Episode Report Card Demian: B | Grade It Now! YOU GRADE IT Long Live The (Drag) Queen
By Demian | Season 4 | Episode 20 | Aired on 05.01.2002
The Phoebeast blithely asks the husband if his "friends" are staying for dinner. The Sole glares at her and announces that he'd be surprised if they remain for the rest of the meeting, what with The Phoebeast threatening to barbecue them and everything. She insists she was kidding. He reminds her that she killed "five of [his] best demons" in the last week, and he hardly sees the fun in all that. He elicits a reluctant promise from her not to toast any more of his underlings. It's bad enough, he explains, that he's married to "a former Charmed One" without the minions thinking she's "playing both sides." The Phoebeast grimaces for a beat, then adopts a Donna Reed demeanor and glides back into the parlor to lay a little of the Feeble charm on the underlings. As she blithers on about how delighted she is to host their meetings in her apartment, she rests her hands on Scorchy's shoulders and is instantly flung into a premonition. Scorchy and Greg, in a graffiti-coated alleyway. Scorchy hurls a Flaming Ball Of Death into Greg's back. Greg howls. The Phoebeast snaps out of it as The Sole asks her what gives. She lies that she just had a cramp, and makes for the bedroom to "lie down." The Sole offers to summon D'Eartha, but The Phoebeast insists she'll be fine on her own. Before exiting the room, she glances quickly at Greg's rotating bust on the table to confirm that he's the same guy from her premonition.
The Sole eyes her suspiciously as she leaves, then returns to his meeting. The captioning helpfully identifies Leather Guy as "Dane," and then Dane even more helpfully identifies Scorchy as "Mallick." The Phoebeast eavesdrops at the bedroom door long enough to learn that Greg's based at the Mission Hill Community Center. She closes the door and turns to lift the glass of tonic D'Eartha left for her the night before. She gazes at it, then discards the liquid in a nearby potted floral arrangement. With her back to the camera, she strips off her top. As I suspected, the Phoebreasts are distressingly unfettered, and I'm now looking at more tattooed Milano flesh than I ever needed to see. The shot all-too-slowly pans down to take in the flowerpot, the better to draw out my discomfort. Because it's all about me, people. Miasmic tendrils of smoke emerge from the dirt to drift across the tabletop.

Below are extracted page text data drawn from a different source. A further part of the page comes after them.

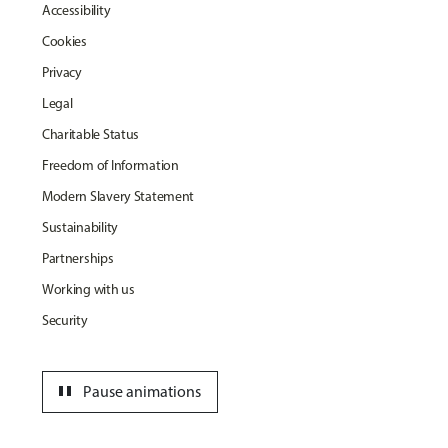
Accessibility
Cookies
Privacy
Legal
Charitable Status
Freedom of Information
Modern Slavery Statement
Sustainability
Partnerships
Working with us
Security
pause
Pause animations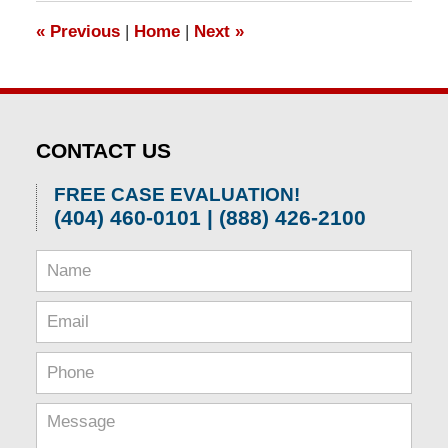
1:31
«
Previous
|
Home
|
Next
»
pm
CONTACT US
FREE CASE EVALUATION!
(404) 460-0101 | (888) 426-2100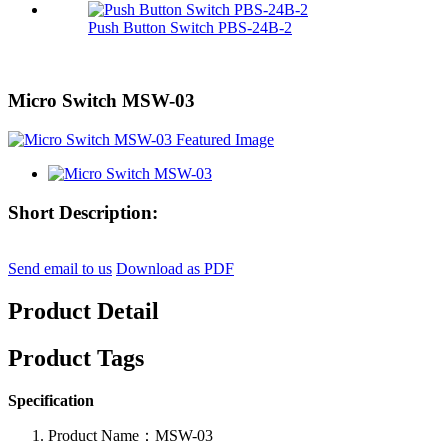
Push Button Switch PBS-24B-2
Micro Switch MSW-03
Short Description:
Send email to us
Download as PDF
Product Detail
Product Tags
Specification
Product Name：MSW-03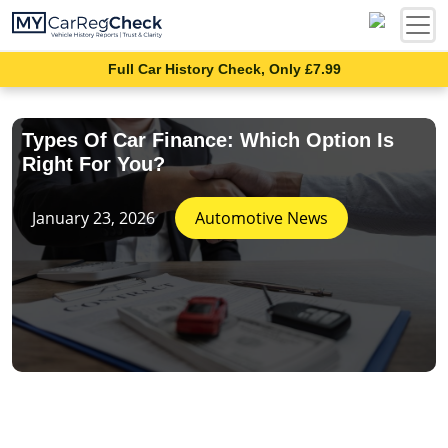
Full Car History Check, Only £7.99
Types Of Car Finance: Which Option Is
Right For You?
January 23, 2026
Automotive News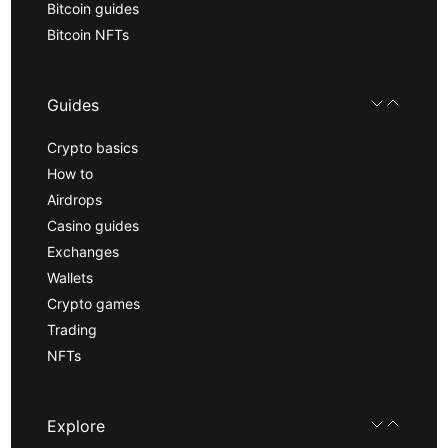
Bitcoin guides
Bitcoin NFTs
Guides
Crypto basics
How to
Airdrops
Casino guides
Exchanges
Wallets
Crypto games
Trading
NFTs
Explore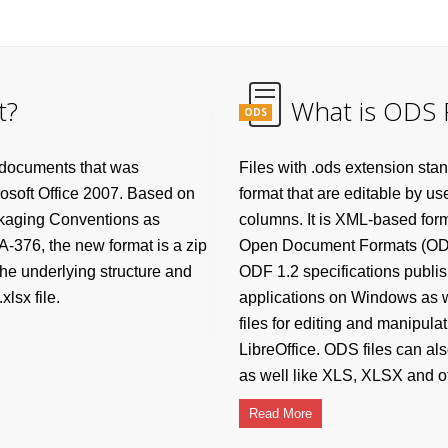
t?
What is ODS F
ODS
 documents that was
Files with .ods extension s
rosoft Office 2007. Based on
format that are editable by us
ckaging Conventions as
columns. It is XML-based form
-376, the new format is a zip
Open Document Formats (ODF) 
he underlying structure and
ODF 1.2 specifications publi
lsx file.
applications on Windows as 
files for editing and manipula
LibreOffice. ODS files can al
as well like XLS, XLSX and ot
Read More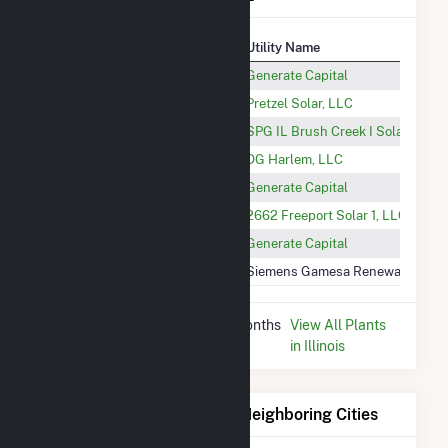
Plant
Utility Name
Trinity Freeport
Generate Capital
Pretzel CSG
Pretzel Solar, LLC
IL17021 Brush Creek I CSG
SPG IL Brush Creek I Solar LLC
DG Harlem Solar
DG Harlem, LLC
Cedarville (IL)
Generate Capital
2662 Freeport Solar 1 CSG
2662 Freeport Solar 1, LLC
Freeport 18th Solar
Generate Capital
Lancaster Wind Farm Project
Siemens Gamesa Renewable Ener
* Data is based on the last 12 months
View All Plants
since Dec 2025.
in Illinois
Electricity Generation for Neighboring Cities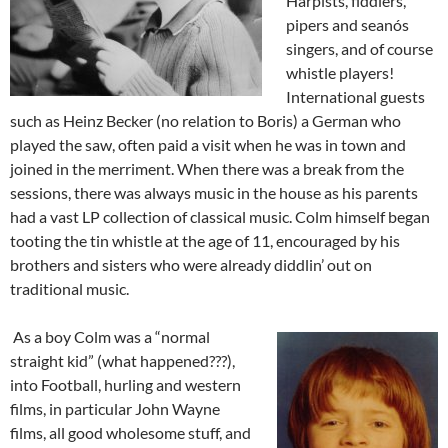
Harpists, fiddlers,
pipers and seanós
singers, and of course
whistle players!
International guests
such as Heinz Becker (no relation to Boris) a German who
played the saw, often paid a visit when he was in town and
joined in the merriment. When there was a break from the
sessions, there was always music in the house as his parents
had a vast LP collection of classical music. Colm himself began
tooting the tin whistle at the age of 11, encouraged by his
brothers and sisters who were already diddlin’ out on
traditional music.
As a boy Colm was a “normal
straight kid” (what happened???),
into Football, hurling and western
films, in particular John Wayne
films, all good wholesome stuff, and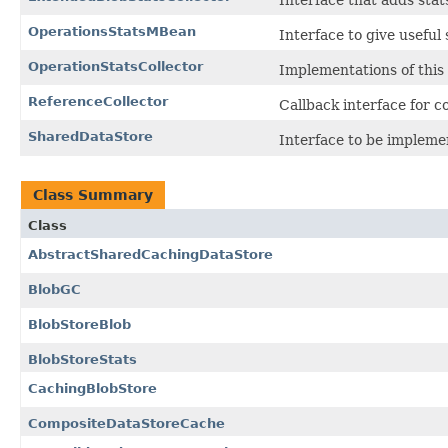
Interface that adds stat
OperationsStatsMBean
Interface to give useful
OperationStatsCollector
Implementations of this 
ReferenceCollector
Callback interface for co
SharedDataStore
Interface to be impleme
Class Summary
Class
AbstractSharedCachingDataStore
BlobGC
BlobStoreBlob
BlobStoreStats
CachingBlobStore
CompositeDataStoreCache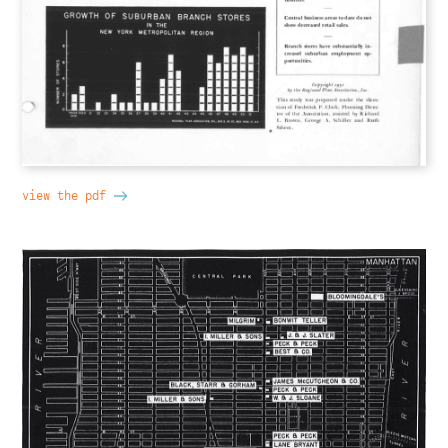
view the pdf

Back at the Manor, Piper describes the effects of various vials of potion she's arranged on the coffee table in the parlor, likening one batch to "magical mace" and identifying others as "explosives, paralytics, and garden-variety poisons." The Dolt furrows his entire face and asks, "You're going to poison Phoebe?" "[Dolt]," Piper responds, as if it requires immense amounts of self-control not to reach over and yank out his kidneys through his urethra, "she's carrying the spawn of The Source. She's throwing fire from her hands. If she shows up here, we'll do what we have to do to protect ourselves." Atta girl. Raige begs Piper to give The Phoebeast one more chance. Piper flatly refuses Raige's request, and oh, look! It's The Cleansing Burst Of Synchronicity! From the milky-white complexion of The Cleansing Burst Of Synchronicity, I'd say it's spent far too much time up in Vancouver over the last season, frolicking with the likes of Poppy Montgomery and Tom Welling. The Cleansing Burst Of Synchronicity escorts The Phoebeast into the parlor in a merry blaze of transport the beast nicked from her husband. The Phoebeast has shed her Eva Savealot togs in favor of an ensemble better suited to Reba McEntire in the recent revival of Annie Get Your Gun -- a fawn suede fringed jacket over matching suede leggings. All The Phoebeast needs to complete the look is stage presence, a singing voice, and the ability to charm an audience. And Tom Wopat, of course.